Reminder: A stock doesn’t rise over time without encountering a few speed bumps along the way.
And that includes AI chipmaker Nvidia (NVDA).
Nvidia stock tanked 7.6% in the first quarter, underperforming the S&P 500 (^GSPC), Dow Jones Industrial Average (^DJI), and Nasdaq Composite (^IXIC).
Shares ended the first quarter under the psychologically important 200-day moving average — a level Nvidia fell below in mid-March.
In 2025, Nvidia’s stock rose by about 38.9%, more than double the S&P 500’s gain of 16.4%.
If there is any saving grace, it’s that Nvidia wasn’t the worst first quarter performer of the “Magnificent Seven.” That honor goes to Elon Musk’s Tesla (TSLA) — its stock plunged 24%.
Despite a solid GTC 2026 conference in early March, where CEO Jensen Huang revealed a $1 trillion revenue pipeline through 2027, Nvidia stock has been hit by a “sell the news” reaction from investors who are questioning how much growth is already baked into its premium valuation.

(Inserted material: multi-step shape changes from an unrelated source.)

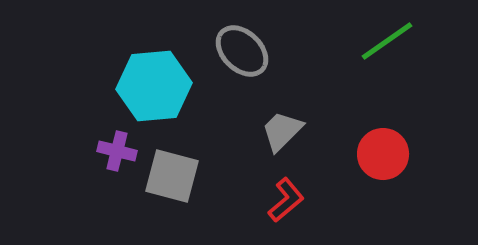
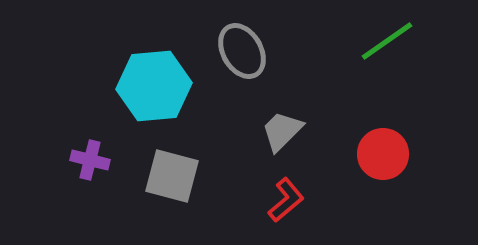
gray ellipse: rotated 16 degrees clockwise
purple cross: moved 27 px left, 9 px down
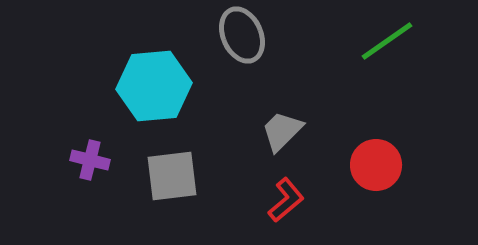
gray ellipse: moved 16 px up; rotated 6 degrees clockwise
red circle: moved 7 px left, 11 px down
gray square: rotated 22 degrees counterclockwise
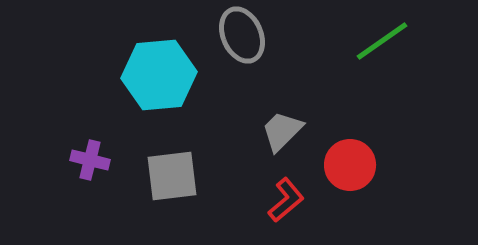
green line: moved 5 px left
cyan hexagon: moved 5 px right, 11 px up
red circle: moved 26 px left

The company faces other headwinds as well. While Nvidia dominates the AI “training” chip market, there is growing uncertainty about how quickly it can monetize the shift to AI inference (running models in production).
Analysts are waiting for tangible proof that Blackwell Ultra shipments will translate into immediate earnings beats and that the recent Grok acquisition makes strategic sense.
“Nvidia … continues to ramp Blackwell production (GB200+GB300) while simultaneously preparing for the imminent ramp of its Vera Rubin platform (on track for the second half of 2026),” JPMorgan analyst Harlan Sur wrote in a note. “Even so, the stock response [post-earnings] suggests investors were left wanting more, which we think is tied to continued uncertainty around the growth trajectory for Nvidia’s data center business in 2027.”
Meanwhile, the ongoing volatility from Operation Epic Fury has sparked a massive rotation out of high-beta tech stocks like Microsoft (MSFT) and Meta (META) and into “physical” safe havens like energy and defense.
“We ask our individual investors every time we survey them, one of the biggest stocks in your portfolio, it’s the Mag 7, it’s the FAANG stocks and the stocks that have taken so much punishment over the last six months or so. And they still hold onto them … These are the stocks that have been loyal to, and we’ll see how long they’re willing to keep up that patience,” Investopedia editor in chief Caleb Silver said on Yahoo Finance’s Opening Bid (video above).